Open sockets non-overlapped?

Lev Bishop lev.bishop@gmail.com
Tue Jun 13 01:43:00 GMT 2006


On 6/12/06, Corinna Vinschen wrote:
>
> I found that using WSASocket(!OVERLAPPED) instead of socket results in
> sshd misbehaviour (scp takes a long time to start copying files, an
> interactive logon doesn't print the prompt until the user presses the
> return key).  I didn't try to debug this, lazy as I am.

Strange. I don't run sshd, but I've been using this patch for a while
now and not noticed any problems. Maybe I'll try installing sshd one
of these days and see if I see those issues you describe.

> Additionally, I'm really curious *why* opening the socket without the
> overlapped attribute should create a socket being more useful to native
> Windows processes than standard, overlapped attributed sockets.  After
> all the only visible difference is that a socket with the overlapped
> attribute set can use overlapped operations, which the non-overlapped
> socket can't.  It does not mean that overlapping I/O is forced on the
> socket.  It's just adding a capability.
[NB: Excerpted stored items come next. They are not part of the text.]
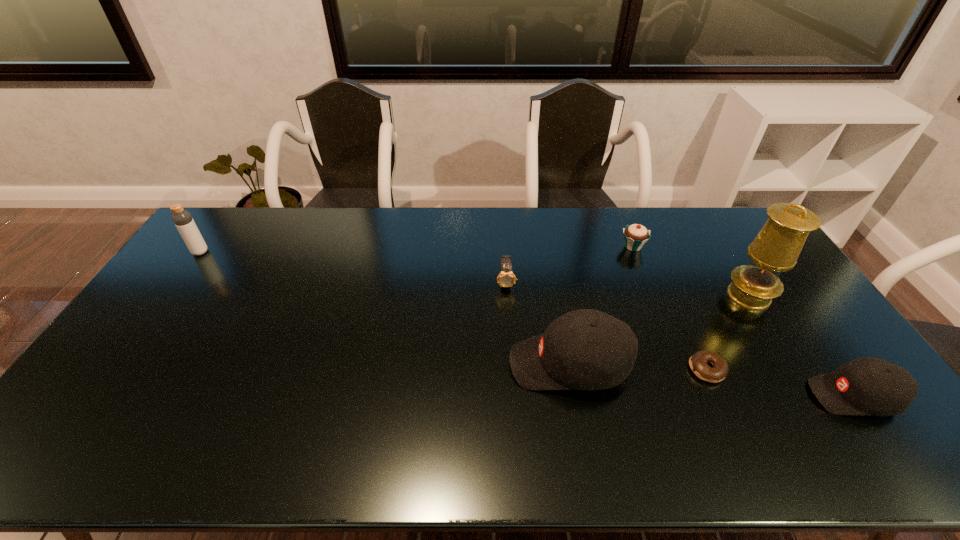 Find the location of a particular element. object that is at the far edge is located at coordinates (635, 235).

Identify the location of object at the left edge. The image size is (960, 540). (182, 219).

Find the location of a particular element. The image size is (960, 540). baseball cap that is at the right edge is located at coordinates (866, 386).

Where is `oil lamp situated at the right edge`? The image size is (960, 540). oil lamp situated at the right edge is located at coordinates (776, 248).

The height and width of the screenshot is (540, 960). In order to click on object that is at the near right corner in this screenshot , I will do `click(866, 386)`.

Locate an element on the screen. vacant space at the far edge is located at coordinates (656, 235).

Identify the location of blank space at the near edge. (249, 395).

You are a GUI agent. You are given a task and a screenshot of the screen. Output one action in this format:
    pyautogui.click(x=<x>, y=<y>)
    Task: Click on the vacant space at the left edge
    The width and height of the screenshot is (960, 540).
    Given the screenshot: What is the action you would take?
    pyautogui.click(x=130, y=342)

The image size is (960, 540). Find the location of `vacant region at the right edge of the desktop`. vacant region at the right edge of the desktop is located at coordinates (746, 247).

This screenshot has height=540, width=960. What are the coordinates of `free space at the far left corner` in the screenshot? It's located at (229, 218). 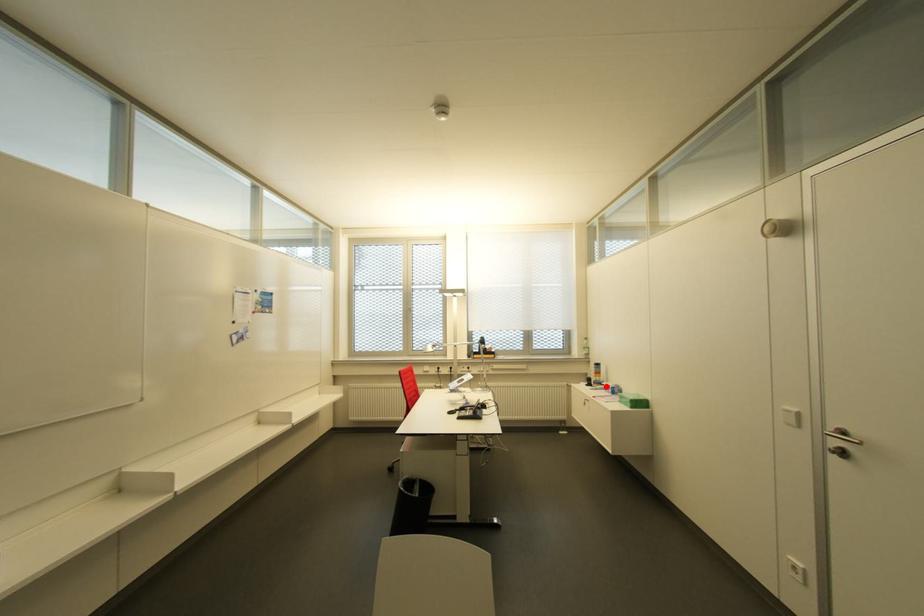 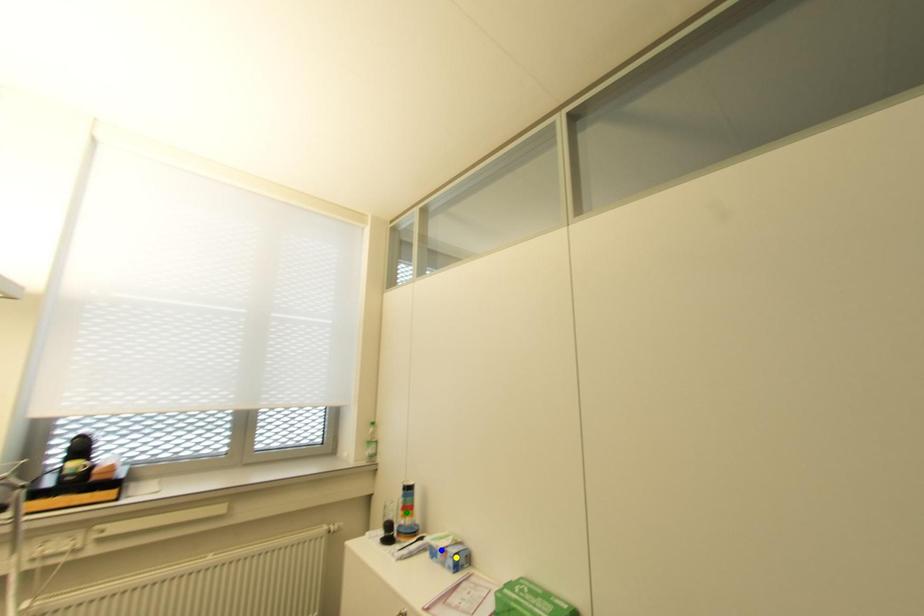 Question: I am providing you with two images of the same scene from different viewpoints. A red point is marked on the first image. You are given multiple points on the second image. Which spot in image 2 lines up with the point in image 1?

Choices:
 (A) yellow point
 (B) blue point
 (C) green point

Answer: (B) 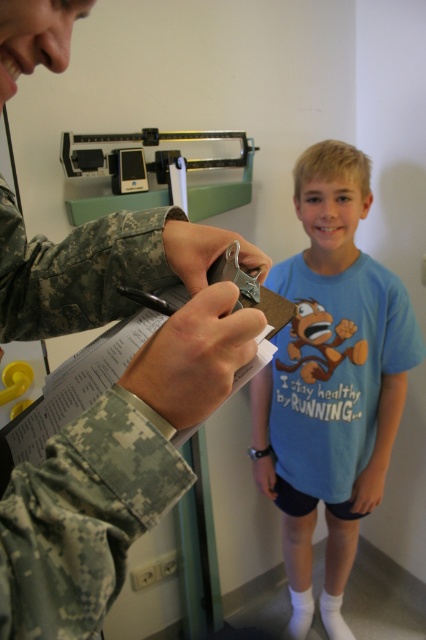 You are a healthcare professional observing the scene. You need to determine which object takes up more visual space in the image between the camouflage uniform at center and the blue cotton shirt at center. Which one is larger?

The blue cotton shirt at center occupies more visual space than the camouflage uniform at center because the camouflage uniform at center occupies less space than blue cotton shirt at center.

In the scene shown: You are a drone operator trying to capture a photo of the two points in the scene. The first point is at coordinates point (x=48, y=310) and the second is at point (x=359, y=522). Which point will appear larger in your camera view?

Point (x=48, y=310) is closer to the viewer than point (x=359, y=522), so it will appear larger in the camera view.

You are a medical professional trying to locate a specific point on the camouflage uniform at center. Where would you find the point at coordinates (109, 404)?

The point at coordinates (109, 404) is located on the camouflage uniform at center. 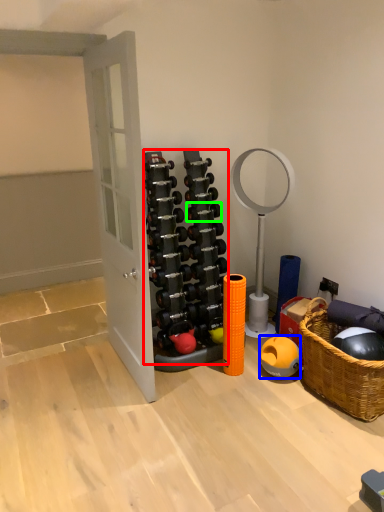 Question: Estimate the real-world distances between objects in this image. Which object is farther from dumbbell (highlighted by a red box), dumbbell (highlighted by a blue box) or dumbbell (highlighted by a green box)?

Choices:
 (A) dumbbell
 (B) dumbbell

Answer: (A) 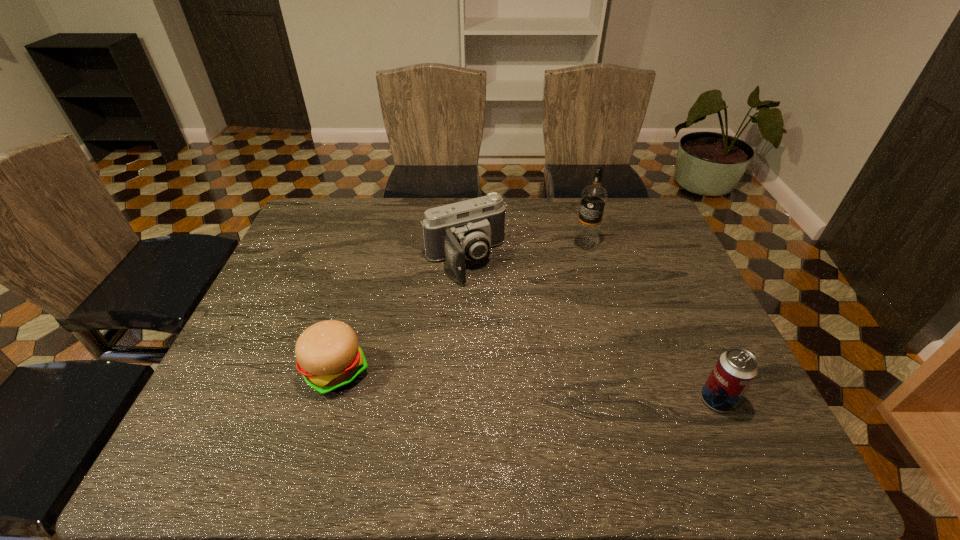 Identify the location of vacant space that satisfies the following two spatial constraints: 1. on the front side of the beer can; 2. on the right side of the camera. Image resolution: width=960 pixels, height=540 pixels. (460, 400). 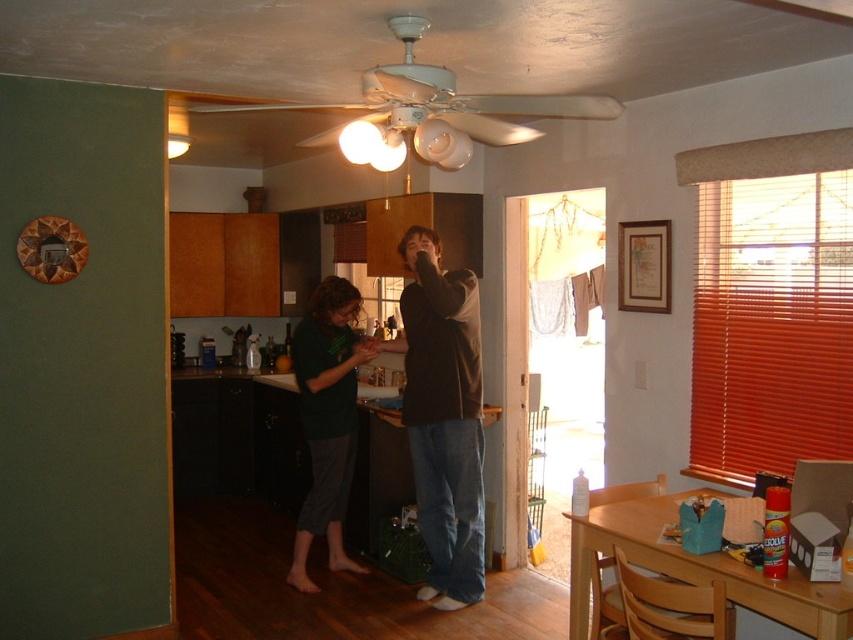 Question: Is white plastic fan at upper center closer to the viewer compared to green matte shirt at center?

Choices:
 (A) yes
 (B) no

Answer: (A)

Question: Does dark green fabric shirt at center have a smaller size compared to brown cotton shirt at center?

Choices:
 (A) no
 (B) yes

Answer: (A)

Question: Can you confirm if white plastic fan at upper center is positioned above green matte shirt at center?

Choices:
 (A) no
 (B) yes

Answer: (B)

Question: Which point is closer to the camera taking this photo?

Choices:
 (A) (454, 458)
 (B) (334, 276)
 (C) (432, 291)

Answer: (C)

Question: Which point is farther from the camera taking this photo?

Choices:
 (A) (440, 314)
 (B) (445, 470)
 (C) (335, 134)

Answer: (B)

Question: Which point is farther from the camera taking this photo?

Choices:
 (A) (474, 328)
 (B) (416, 33)
 (C) (450, 541)

Answer: (C) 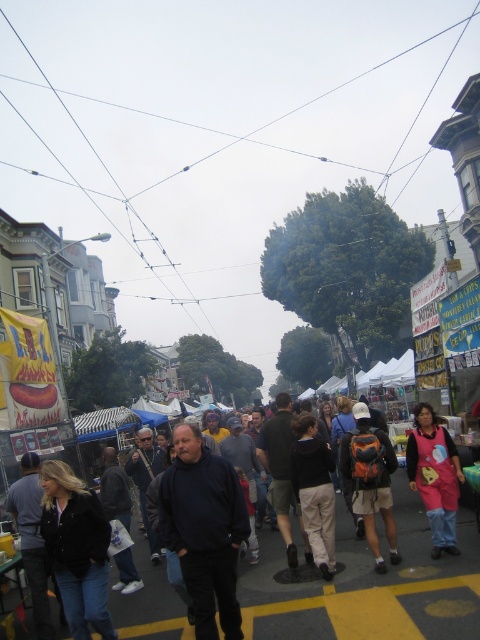 Question: Observing the image, what is the correct spatial positioning of dark blue sweatshirt at center in reference to pink fabric costume at lower right?

Choices:
 (A) above
 (B) below

Answer: (B)

Question: Among these points, which one is farthest from the camera?

Choices:
 (A) (273, 560)
 (B) (429, 422)

Answer: (A)

Question: Is dark blue sweatshirt at center smaller than pink fabric costume at lower right?

Choices:
 (A) yes
 (B) no

Answer: (B)

Question: Does dark blue sweatshirt at center appear over pink fabric costume at lower right?

Choices:
 (A) yes
 (B) no

Answer: (B) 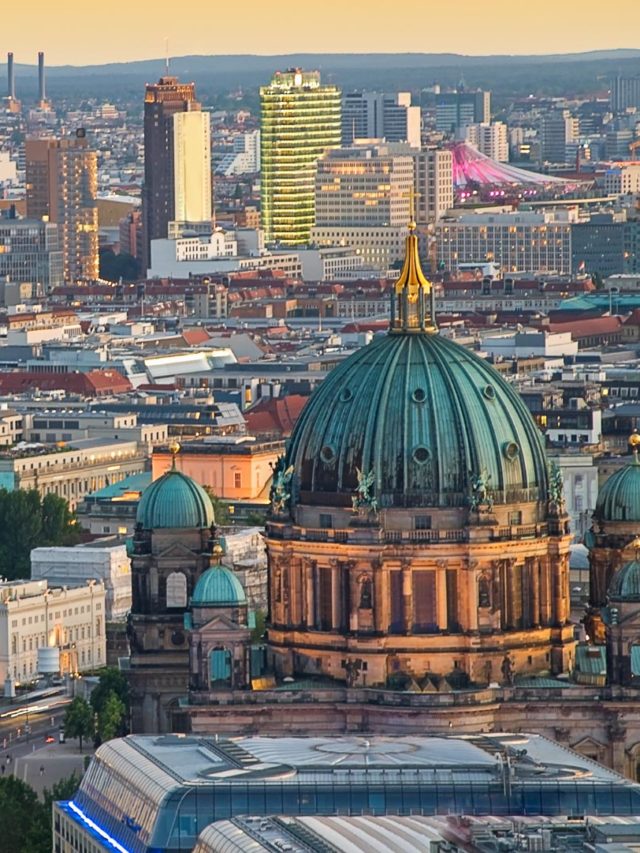 You are a GUI agent. You are given a task and a screenshot of the screen. Output one action in this format:
    pyautogui.click(x=<x>, y=<y>)
    Task: Click on the blue lighting
    The image size is (640, 853).
    Given the screenshot: What is the action you would take?
    pyautogui.click(x=102, y=833), pyautogui.click(x=92, y=821), pyautogui.click(x=83, y=811), pyautogui.click(x=118, y=846) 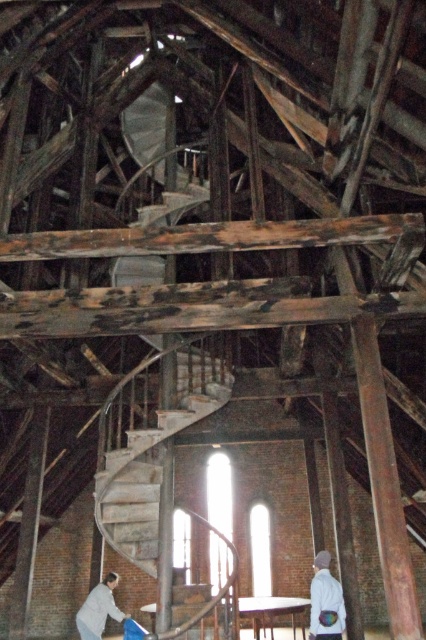 You are standing in the old building and see a white matte jacket at lower right and a light gray fabric at lower left. Which object is positioned higher in the scene?

The white matte jacket at lower right is located above the light gray fabric at lower left, so it is positioned higher in the scene.

You are standing at the entrance of the old building and notice a white matte jacket at lower right. Where exactly is the white matte jacket positioned in relation to the spiral staircase?

The white matte jacket at lower right is located at point coordinates (325,602), which places it near the base of the spiral staircase on the lower right side of the scene.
It doesn't make it any less useful to native processes _as a socket
handle_ but it does make a difference when the native processes use it
_as a file handle_. As you know, the semantics of WriteFile() et al
change completely depending on whether they get an overlapped handle
or not (eg the LPOVERLAPPED parameter either _must_ be null or _must
not_ be null, on 95/98/Me) . And there seems to be no way to tell
whether a handle you've inherited was opened overlapped or not (short
of using the NT API: NtQueryInformationFile FILE_MODE_INFORMATION) and
no way to reset the mode once the file has been opened. So
applications are effectively forced to assume their GetStdHandle()s'
are non-overlapped.

> Actually, with a matching server listening on port 5001 (nc -l -p 5001),
> I don't see any difference between using socket or WSASocket in the `cmd
> /c dir > /dev/tcp/localhost/5001' example.  In both cases cmd refuses to
> send anything useful to the server, printing "There is not enough space
> on the disk."

Hmph. It works for me. Must be some difference in our configurations,
windows versions, etc. I note that msdn warns that using socket
handles as file handles is an optional feature and not all providers
support it. I guess the provider must be both a Winsock provider and
also a file-system driver in order to make this work. Maybe you have
some LSPs on your machine or something?